SAMPIT, radarsampit.com – Wacana pelaksanaan pemilu legislatif dengan sistem proporsional tertutup dinilai sebagai kemunduran besar dalam demokrasi langsung. Hal tersebut memicu politik pragmatis di kalangan partai. Kedaulatan rakyat dibajak karena penentuan wakil didasari pada keputusan partai, bukan perolehan suara terbanyak.
”Bagi saya, kalau ini dilaksanakan adalah kemunduran besar dalam demokrasi. Artinya, pelaksanaan demokrasi tidak demokratis lagi, karena semuanya akan terpusat kepada pengurus partai, bukan lagi kedaulatan rakyat untuk menentukan wakilnya di parlemen,” kata Ketua DPC Hanura Kotim Hari Rahmad, Rabu (4/12).
Dia meyakini pemilu legislatif tetap mengacu pada suara terbanyak atau proporsional terbuka. Sebab, semua parpol diklaim menginginkan hal itu.

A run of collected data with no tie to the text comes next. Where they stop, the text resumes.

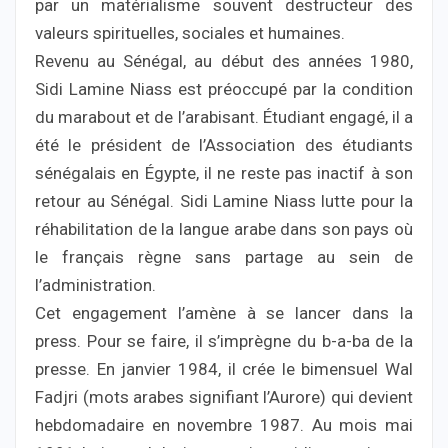
par un matérialisme souvent destructeur des
valeurs spirituelles, sociales et humaines.
Revenu au Sénégal, au début des années 1980,
Sidi Lamine Niass est préoccupé par la condition
du marabout et de l’arabisant. Étudiant engagé, il a
été le président de l’Association des étudiants
sénégalais en Égypte, il ne reste pas inactif à son
retour au Sénégal. Sidi Lamine Niass lutte pour la
réhabilitation de la langue arabe dans son pays où
le français règne sans partage au sein de
l’administration.
Cet engagement l’amène à se lancer dans la
press. Pour se faire, il s’imprègne du b-a-ba de la
presse. En janvier 1984, il crée le bimensuel Wal
Fadjri (mots arabes signifiant l’Aurore) qui devient
hebdomadaire en novembre 1987. Au mois mai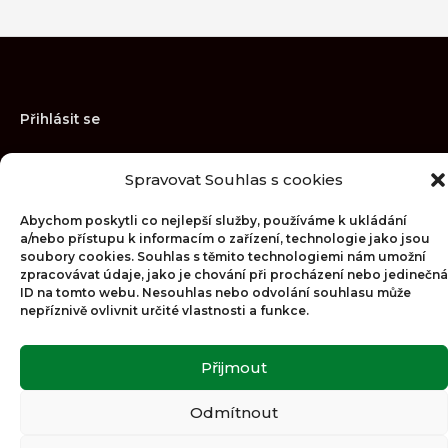
Přihlásit se
Spravovat Souhlas s cookies
Obchodní podmínky
Zásady ochrany osobních údajů
Abychom poskytli co nejlepší služby, používáme k ukládání
Zásady cookies (EU)
a/nebo přístupu k informacím o zařízení, technologie jako jsou
soubory cookies. Souhlas s těmito technologiemi nám umožní
zpracovávat údaje, jako je chování při procházení nebo jedinečná
ID na tomto webu. Nesouhlas nebo odvolání souhlasu může
nepříznivě ovlivnit určité vlastnosti a funkce.
Copyright © 2026
Přijmout
Odmítnout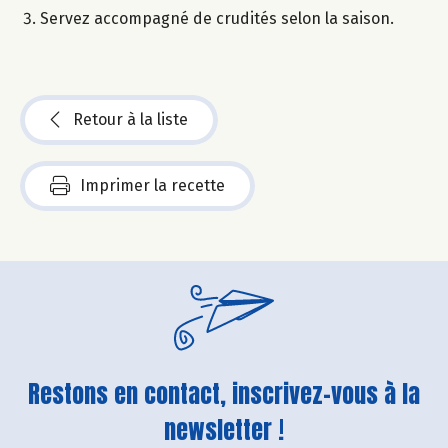
Servez accompagné de crudités selon la saison.
Retour à la liste
Imprimer la recette
Restons en contact, inscrivez-vous à la
newsletter !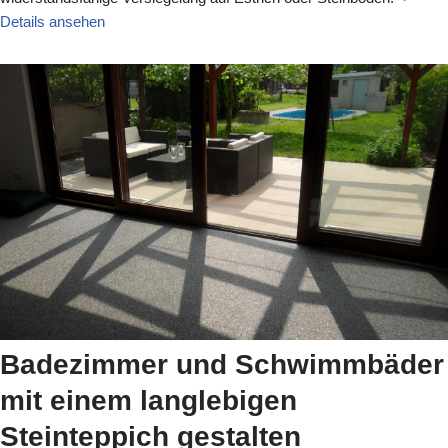
Details ansehen
Badezimmer und Schwimmbäder
mit einem langlebigen
Steinteppich gestalten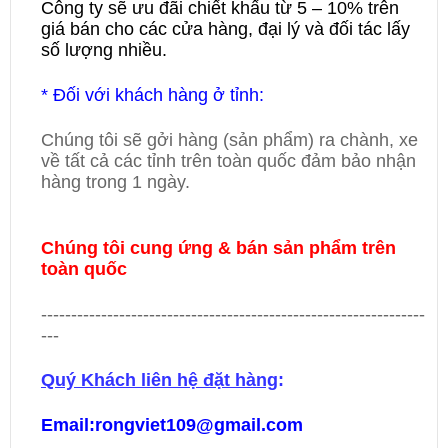
Công ty sẽ ưu đãi chiết khấu từ 5 – 10% trên
giá bán cho các cửa hàng, đại lý và đối tác lấy
số lượng nhiều.
* Đối với khách hàng ở tỉnh:
Chúng tôi sẽ gởi hàng (sản phẩm) ra chành, xe
về tất cả các tỉnh trên toàn quốc đảm bảo nhận
hàng trong 1 ngày.
Chúng tôi cung ứng & bán sản phẩm trên
toàn quốc
----------------------------------------------------------------
---
Quý Khách liên hệ đặt hàng
:
Email:rongviet109@gmail.com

”Kalau dengan sistem proporsional tertutup, kira-kira siapa saja yang mau jadi caleg? Orang-orang gak mau mencaleg karena yang dipilih nanti adalah kewenangan partainya, bukan masyarakat yang menentukan wakilnya. Jika kekuasaan terlalu tinggi di partai, caleg tidak semangat. Sudah susah-susah berkorban segala sesuatunya, tapi ternyata bukan dia yang duduk. Tidak ada kepastian bagi caleg jika sistem tertutup,” kata Hari.
Hari berharap Mahkamah Konstitusi menolak gugatan sekelompok orang tersebut, sehingga KPU bisa melaksanakan dengan sistem proporsional terbuka. ”Kami berdoa semoga hakim-hakim yang mengadili perkara di MK menolak gugatan itu, sehingga pileg tetap pada posisi proporsional terbuka,” katanya.
Kader Partai NasDem di DPRD Kotim Syahbana mengatakan, dengan sistem proporsional tertutup, membuat masyarakat tidak memiliki otoritas dan kedekatan siapa yang akan dipilih dan duduk menjadi wakilnya. Hal itu juga akan merugikan partai politik, karena banyak orang enggan bertarung menjadi caleg. Caleg berkualitas bisa tampil dengan filter langsung dari rakyat.
”Beda ceritanya kalau suara terbanyak, maka itu akan membuat semuanya semangat dan persaingan yang maksimal untuk bisa meraih simpati dan mendapatkan suara masyarakat saat konstelasi,” ujar Syahbana.